THE RECORDS –
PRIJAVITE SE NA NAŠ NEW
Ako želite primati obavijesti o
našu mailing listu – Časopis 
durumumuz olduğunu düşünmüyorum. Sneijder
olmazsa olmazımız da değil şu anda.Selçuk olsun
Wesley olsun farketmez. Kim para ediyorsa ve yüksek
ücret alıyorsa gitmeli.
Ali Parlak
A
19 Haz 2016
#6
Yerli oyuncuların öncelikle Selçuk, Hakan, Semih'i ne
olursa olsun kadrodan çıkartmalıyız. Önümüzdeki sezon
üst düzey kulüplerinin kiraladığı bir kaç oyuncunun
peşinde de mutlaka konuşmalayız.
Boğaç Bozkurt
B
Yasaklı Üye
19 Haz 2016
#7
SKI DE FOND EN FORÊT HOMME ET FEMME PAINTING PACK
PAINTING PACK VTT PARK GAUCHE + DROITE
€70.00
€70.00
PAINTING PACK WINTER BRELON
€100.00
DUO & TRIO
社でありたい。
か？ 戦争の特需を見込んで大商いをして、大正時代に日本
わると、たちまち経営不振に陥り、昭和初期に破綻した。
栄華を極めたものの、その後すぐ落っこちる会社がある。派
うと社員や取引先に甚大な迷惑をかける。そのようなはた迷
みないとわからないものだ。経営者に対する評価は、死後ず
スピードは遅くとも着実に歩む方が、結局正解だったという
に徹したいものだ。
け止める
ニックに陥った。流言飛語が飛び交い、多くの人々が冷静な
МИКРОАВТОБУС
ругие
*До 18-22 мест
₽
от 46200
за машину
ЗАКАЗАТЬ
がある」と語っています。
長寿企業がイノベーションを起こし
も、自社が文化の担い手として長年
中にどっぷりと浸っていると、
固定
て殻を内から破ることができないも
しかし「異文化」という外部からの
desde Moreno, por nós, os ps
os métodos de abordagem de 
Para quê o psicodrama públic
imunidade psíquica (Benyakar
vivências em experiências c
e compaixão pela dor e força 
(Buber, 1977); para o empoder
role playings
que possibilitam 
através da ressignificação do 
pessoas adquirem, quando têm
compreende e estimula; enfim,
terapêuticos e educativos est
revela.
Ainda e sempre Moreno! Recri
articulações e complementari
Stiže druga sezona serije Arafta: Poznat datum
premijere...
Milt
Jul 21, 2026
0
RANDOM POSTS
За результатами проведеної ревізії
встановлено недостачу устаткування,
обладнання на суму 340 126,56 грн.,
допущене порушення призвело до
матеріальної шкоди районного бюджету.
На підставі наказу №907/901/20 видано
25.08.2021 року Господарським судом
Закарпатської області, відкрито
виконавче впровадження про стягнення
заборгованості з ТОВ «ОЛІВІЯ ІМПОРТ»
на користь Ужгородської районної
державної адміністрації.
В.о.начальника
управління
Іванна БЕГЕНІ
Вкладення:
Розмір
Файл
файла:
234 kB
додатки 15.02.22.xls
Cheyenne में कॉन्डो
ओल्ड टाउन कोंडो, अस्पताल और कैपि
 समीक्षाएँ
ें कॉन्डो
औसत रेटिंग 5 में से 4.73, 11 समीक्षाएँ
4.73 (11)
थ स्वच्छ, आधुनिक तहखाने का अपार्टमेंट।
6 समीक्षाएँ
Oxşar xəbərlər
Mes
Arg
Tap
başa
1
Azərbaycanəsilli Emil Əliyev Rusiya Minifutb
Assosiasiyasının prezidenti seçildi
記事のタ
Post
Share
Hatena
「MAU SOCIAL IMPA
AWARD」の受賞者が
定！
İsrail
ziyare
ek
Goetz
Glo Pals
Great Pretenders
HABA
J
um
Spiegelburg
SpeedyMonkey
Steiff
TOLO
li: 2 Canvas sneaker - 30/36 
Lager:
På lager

PROBLEM REQUIREMENTS –
Would you output all of the material exactly as it reads?

SOLVED EXERCISE –
PRIJAVITE SE NA NAŠ NEW
Ako želite primati obavijesti o
našu mailing listu – Časopis 
durumumuz olduğunu düşünmüyorum. Sneijder
olmazsa olmazımız da değil şu anda.Selçuk olsun
Wesley olsun farketmez. Kim para ediyorsa ve yüksek
ücret alıyorsa gitmeli.
Ali Parlak
A
19 Haz 2016
#6
Yerli oyuncuların öncelikle Selçuk, Hakan, Semih'i ne
olursa olsun kadrodan çıkartmalıyız. Önümüzdeki sezon
üst düzey kulüplerinin kiraladığı bir kaç oyuncunun
peşinde de mutlaka konuşmalayız.
Boğaç Bozkurt
B
Yasaklı Üye
19 Haz 2016
#7
SKI DE FOND EN FORÊT HOMME ET FEMME PAINTING PACK
PAINTING PACK VTT PARK GAUCHE + DROITE
€70.00
€70.00
PAINTING PACK WINTER BRELON
€100.00
DUO & TRIO
社でありたい。
か？ 戦争の特需を見込んで大商いをして、大正時代に日本
わると、たちまち経営不振に陥り、昭和初期に破綻した。
栄華を極めたものの、その後すぐ落っこちる会社がある。派
うと社員や取引先に甚大な迷惑をかける。そのようなはた迷
みないとわからないものだ。経営者に対する評価は、死後ず
スピードは遅くとも着実に歩む方が、結局正解だったという
に徹したいものだ。
け止める
ニックに陥った。流言飛語が飛び交い、多くの人々が冷静な
МИКРОАВТОБУС
ругие
*До 18-22 мест
₽
от 46200
за машину
ЗАКАЗАТЬ
がある」と語っています。
長寿企業がイノベーションを起こし
も、自社が文化の担い手として長年
中にどっぷりと浸っていると、
固定
て殻を内から破ることができないも
しかし「異文化」という外部からの
desde Moreno, por nós, os ps
os métodos de abordagem de 
Para quê o psicodrama públic
imunidade psíquica (Benyakar
vivências em experiências c
e compaixão pela dor e força 
(Buber, 1977); para o empoder
role playings
que possibilitam 
através da ressignificação do 
pessoas adquirem, quando têm
compreende e estimula; enfim,
terapêuticos e educativos est
revela.
Ainda e sempre Moreno! Recri
articulações e complementari
Stiže druga sezona serije Arafta: Poznat datum
premijere...
Milt
Jul 21, 2026
0
RANDOM POSTS
За результатами проведеної ревізії
встановлено недостачу устаткування,
обладнання на суму 340 126,56 грн.,
допущене порушення призвело до
матеріальної шкоди районного бюджету.
На підставі наказу №907/901/20 видано
25.08.2021 року Господарським судом
Закарпатської області, відкрито
виконавче впровадження про стягнення
заборгованості з ТОВ «ОЛІВІЯ ІМПОРТ»
на користь Ужгородської районної
державної адміністрації.
В.о.начальника
управління
Іванна БЕГЕНІ
Вкладення:
Розмір
Файл
файла:
234 kB
додатки 15.02.22.xls
Cheyenne में कॉन्डो
ओल्ड टाउन कोंडो, अस्पताल और कैपि
 समीक्षाएँ
ें कॉन्डो
औसत रेटिंग 5 में से 4.73, 11 समीक्षाएँ
4.73 (11)
थ स्वच्छ, आधुनिक तहखाने का अपार्टमेंट।
6 समीक्षाएँ
Oxşar xəbərlər
Mes
Arg
Tap
başa
1
Azərbaycanəsilli Emil Əliyev Rusiya Minifutb
Assosiasiyasının prezidenti seçildi
記事のタ
Post
Share
Hatena
「MAU SOCIAL IMPA
AWARD」の受賞者が
定！
İsrail
ziyare
ek
Goetz
Glo Pals
Great Pretenders
HABA
J
um
Spiegelburg
SpeedyMonkey
Steiff
TOLO
li: 2 Canvas sneaker - 30/36 
Lager:
På lager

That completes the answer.